Criticism of the enterprise zone program, which our Gary Cohn recently investigated, seems to be gathering attention. Documents received last week by Frying Pan News showed that Déjà Vu Showgirls and Gold Club Centerfolds received a combined two dozen vouchers for tax credits of up to $37,000 per employee, despite paying most of them around $9 per hour. The program also requires no evidence of job creation. In his piece “How Enterprise Zones Are Killing the California Dream,” Cohn quotes two Californians who had been laid off while their former employers received credits for their lower-paid replacements.

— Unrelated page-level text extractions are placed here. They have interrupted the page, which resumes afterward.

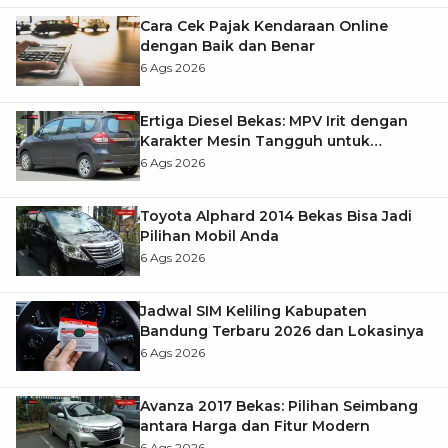
Cara Cek Pajak Kendaraan Online
dengan Baik dan Benar
6 Ags 2026
Ertiga Diesel Bekas: MPV Irit dengan
Karakter Mesin Tangguh untuk
Kebutuhan Jangka Panjang
6 Ags 2026
Toyota Alphard 2014 Bekas Bisa Jadi
Pilihan Mobil Anda
6 Ags 2026
Jadwal SIM Keliling Kabupaten
Bandung Terbaru 2026 dan Lokasinya
6 Ags 2026
Avanza 2017 Bekas: Pilihan Seimbang
antara Harga dan Fitur Modern
6 Ags 2026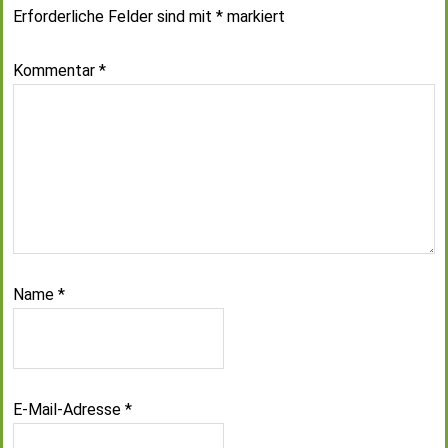
Erforderliche Felder sind mit
*
markiert
Kommentar
*
Name
*
E-Mail-Adresse
*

“This is the kind of problem that makes people crazy,” Sen. Hill told the Frying Pan, referring to all the abuses coming to light. “Right now there is really no incentive. We know that only a small percent – maybe 15 percent – of the jobs are actually new jobs. Most of companies using the program are big companies who were planning to move here regardless.”

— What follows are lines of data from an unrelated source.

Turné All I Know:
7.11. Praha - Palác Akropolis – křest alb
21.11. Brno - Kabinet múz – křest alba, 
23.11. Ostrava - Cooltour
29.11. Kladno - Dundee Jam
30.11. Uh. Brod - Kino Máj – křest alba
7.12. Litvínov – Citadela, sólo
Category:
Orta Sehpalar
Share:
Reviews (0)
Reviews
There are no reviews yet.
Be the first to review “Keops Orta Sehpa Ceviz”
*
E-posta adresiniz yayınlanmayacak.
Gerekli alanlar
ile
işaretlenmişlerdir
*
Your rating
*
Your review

As Cohn reported last week, the program costs taxpayers more than $700 million per year, with the vast majority going to companies worth more than $1 billion. Revelations followed that in addition to strip clubs, fast food chains, fortune 500 companies, Walmart and at least one casino have taken advantage of the program, according to the Sacramento Bee. Details of the program are hidden in secrecy, with no public list of beneficiaries or accounting of tax dollars they claim.
Senate Bill 434, introduced by Sen. Hill, would create accountability and transparency in the system, while requiring recipient businesses to create new jobs paying at least $16 an hour in order to claim the tax credits. It also eliminates retroactive tax vouchers. Currently, businesses can apply for credits covering people who are no longer employed. Governor Jerry Brown has proposed replacing the program with tax exemptions for biotech and manufacturing firms.
“The Governor wants to eliminate the program completely,” Sen. Hill explained, “but I think we can clean it up and turn it into something that will actually create new jobs and provide good, strong economic development.”